De eerste dertig barakken stonden er al in 1936 en in 1941 kwamen de eerste gevangenen uit de Sovjet-Unie aan, nadat Duitsland Rusland de oorlog had verklaard. Gevangenen leefden deels in zelfgemaakte ondergrondse hutten, hutten gemaakt van loofbomen en zelfgemaakte tenten.

In 1943 nam de SS een gedeelte van het complex over en werden er 10.000 Europese Joden gevangengezet om zo ruilmateriaal voorhanden te hebben. Een van de gevangenen was Anne Frank. Zij werd begin augustus 1944 met haar familie op haar onderduikadres in Amsterdam gevonden en naar Auschwitz afgevoerd. Anne stierf enkele weken voor het einde van de oorlog, in maart 1945, kort na het overlijden van haar oudere zus Margot aan tyfus.

Op het oudste gedeelte van het kamp was eerst een krijgsgevangenkamp en later kwam hier ‘Het Grote Vrouwenkamp’. Vanaf augustus 1944 werden vrouwelijke gevangenen uit onder andere Auschwitz gedeporteerd naar Bergen-Belsen, onder wie Anne Frank.

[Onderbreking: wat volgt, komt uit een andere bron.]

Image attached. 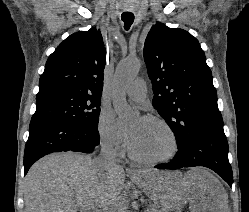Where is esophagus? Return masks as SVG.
Returning a JSON list of instances; mask_svg holds the SVG:
<instances>
[{
    "mask_svg": "<svg viewBox=\"0 0 249 212\" xmlns=\"http://www.w3.org/2000/svg\"><path fill=\"white\" fill-rule=\"evenodd\" d=\"M126 172L131 174V175H135L138 173V171H136V169H134V167L130 166L126 169Z\"/></svg>",
    "mask_w": 249,
    "mask_h": 212,
    "instance_id": "esophagus-1",
    "label": "esophagus"
}]
</instances>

Zij werd begin augustus 1944 met haar familie op haar onderduikadres in Amsterdam gevonden en gedeporteerd. Anne stierf enkele weken voor het einde van de oorlog, in maart 1945, kort na het overlijden van haar oudere zus Margot aan tyfus.

Vanaf 1944 werd Bergen-Belsen ook een concentratiekamp voor gevangenen uit andere kampen die niet meer in staat waren om te werken.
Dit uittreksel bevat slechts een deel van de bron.